Frequently asked questions

  • How do I convert an HTML table to Excel?

    Paste your HTML (or upload a .html file) into the box above. The tool finds every <table> in the markup, lets you pick which one, then downloads it as a real .xlsx workbook you can open in Excel, Numbers, or Google Sheets.

  • Can I convert a Wikipedia table to Excel?

    Yes. Right-click a Wikipedia article → View Page Source (or press Ctrl+U), copy the section containing the <table class="wikitable">, paste it into the input above, pick the right table from the dropdown, and download. The tool handles rowspan/colspan correctly.

  • What if there are multiple tables on the page?

    The tool lists every <table> it finds in a dropdown, labelled by row × column count, so you can pick the one you actually want.
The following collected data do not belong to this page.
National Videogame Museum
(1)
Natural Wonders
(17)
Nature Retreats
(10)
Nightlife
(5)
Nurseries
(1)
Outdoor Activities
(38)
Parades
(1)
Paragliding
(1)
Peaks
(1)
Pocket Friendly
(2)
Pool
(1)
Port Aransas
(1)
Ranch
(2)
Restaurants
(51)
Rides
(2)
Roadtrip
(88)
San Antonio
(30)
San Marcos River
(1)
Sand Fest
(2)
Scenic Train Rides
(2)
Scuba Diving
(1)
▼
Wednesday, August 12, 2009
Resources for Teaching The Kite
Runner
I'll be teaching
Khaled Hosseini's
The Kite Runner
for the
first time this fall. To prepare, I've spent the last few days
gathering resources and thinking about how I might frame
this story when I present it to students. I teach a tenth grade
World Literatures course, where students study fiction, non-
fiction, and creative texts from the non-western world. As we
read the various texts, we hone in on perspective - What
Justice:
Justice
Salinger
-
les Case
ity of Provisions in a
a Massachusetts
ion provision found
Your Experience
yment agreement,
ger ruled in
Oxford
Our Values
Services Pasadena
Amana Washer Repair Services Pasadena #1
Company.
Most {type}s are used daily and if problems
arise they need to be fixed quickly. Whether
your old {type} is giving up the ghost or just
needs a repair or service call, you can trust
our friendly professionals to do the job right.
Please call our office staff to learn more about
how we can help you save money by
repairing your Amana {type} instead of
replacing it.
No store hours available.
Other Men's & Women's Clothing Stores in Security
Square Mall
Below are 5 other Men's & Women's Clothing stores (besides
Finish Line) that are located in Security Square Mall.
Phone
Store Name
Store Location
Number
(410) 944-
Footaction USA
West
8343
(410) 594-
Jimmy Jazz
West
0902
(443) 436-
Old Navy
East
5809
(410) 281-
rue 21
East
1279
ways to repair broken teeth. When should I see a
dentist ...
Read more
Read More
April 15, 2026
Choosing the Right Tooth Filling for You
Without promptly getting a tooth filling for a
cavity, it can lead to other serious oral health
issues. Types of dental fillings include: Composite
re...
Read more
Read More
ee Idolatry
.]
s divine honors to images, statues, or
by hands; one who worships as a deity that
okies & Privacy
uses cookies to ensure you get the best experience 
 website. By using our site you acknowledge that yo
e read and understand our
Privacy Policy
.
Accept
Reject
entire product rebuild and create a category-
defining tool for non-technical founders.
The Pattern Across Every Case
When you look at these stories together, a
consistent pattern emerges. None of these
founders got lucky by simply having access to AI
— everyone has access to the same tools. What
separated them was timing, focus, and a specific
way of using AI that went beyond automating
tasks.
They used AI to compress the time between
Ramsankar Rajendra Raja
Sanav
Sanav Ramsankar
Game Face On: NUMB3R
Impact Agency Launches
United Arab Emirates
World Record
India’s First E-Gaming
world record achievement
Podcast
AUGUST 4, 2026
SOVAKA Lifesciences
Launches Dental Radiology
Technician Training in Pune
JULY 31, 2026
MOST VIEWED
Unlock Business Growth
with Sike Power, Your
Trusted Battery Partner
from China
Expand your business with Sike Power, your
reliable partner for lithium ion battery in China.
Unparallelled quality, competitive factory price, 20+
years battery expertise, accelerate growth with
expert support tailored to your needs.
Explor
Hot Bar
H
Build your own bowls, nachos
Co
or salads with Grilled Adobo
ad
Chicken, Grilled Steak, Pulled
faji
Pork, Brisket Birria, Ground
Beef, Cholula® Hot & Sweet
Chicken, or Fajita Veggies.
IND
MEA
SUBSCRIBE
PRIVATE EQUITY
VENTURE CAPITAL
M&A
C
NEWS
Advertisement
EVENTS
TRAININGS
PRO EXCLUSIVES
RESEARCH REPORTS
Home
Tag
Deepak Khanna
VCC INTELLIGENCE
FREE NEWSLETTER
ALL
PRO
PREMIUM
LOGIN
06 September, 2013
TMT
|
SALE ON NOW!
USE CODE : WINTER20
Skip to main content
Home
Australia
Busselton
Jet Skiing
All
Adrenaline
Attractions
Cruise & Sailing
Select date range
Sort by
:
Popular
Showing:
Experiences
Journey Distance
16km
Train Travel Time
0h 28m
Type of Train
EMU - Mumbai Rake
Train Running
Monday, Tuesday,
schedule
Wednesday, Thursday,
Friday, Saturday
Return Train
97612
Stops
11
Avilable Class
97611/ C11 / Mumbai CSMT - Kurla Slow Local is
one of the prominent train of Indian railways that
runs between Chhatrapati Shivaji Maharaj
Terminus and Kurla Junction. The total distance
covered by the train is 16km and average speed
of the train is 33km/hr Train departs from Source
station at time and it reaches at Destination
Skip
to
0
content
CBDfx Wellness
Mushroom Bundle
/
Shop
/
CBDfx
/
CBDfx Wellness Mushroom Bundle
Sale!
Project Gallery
Most large pages have hidden layout tables — the row/column counts make it easy to spot the data table.

  • Is text formatting preserved (bold, links, colors)?

    No. Excel cells store plain values, not HTML. Links and inline formatting are stripped — you get the visible text only. The 'Bold first row' option applies a header style to row 1 in the .xlsx output.

  • How is this different from copy-pasting an HTML table into Excel?

    Excel's paste sometimes works, but it often misaligns columns when the page uses rowspan/colspan, breaks on multi-line cells, and pulls in styling junk. This tool parses the HTML structurally and writes a clean .xlsx — the result opens identically everywhere.

  • How big a table can it handle?

    Comfortable up to ~50,000 rows. The conversion runs in your browser using the xlsx library — no upload, no server limit, just your device's RAM. Past 100K rows you may want to split the source first.

  • Does the .xlsx have correct data types?

    Cells are written as text by default — safest for things like leading-zero IDs, ZIP codes, and phone numbers. Once in Excel you can convert columns to Number/Date with Data → Text to Columns or by re-typing the column header.

  • Is my HTML uploaded?

    No. Parsing and .xlsx generation happen entirely in your browser using DOMParser and the xlsx library. Verify in DevTools → Network — there are zero requests when you click Download.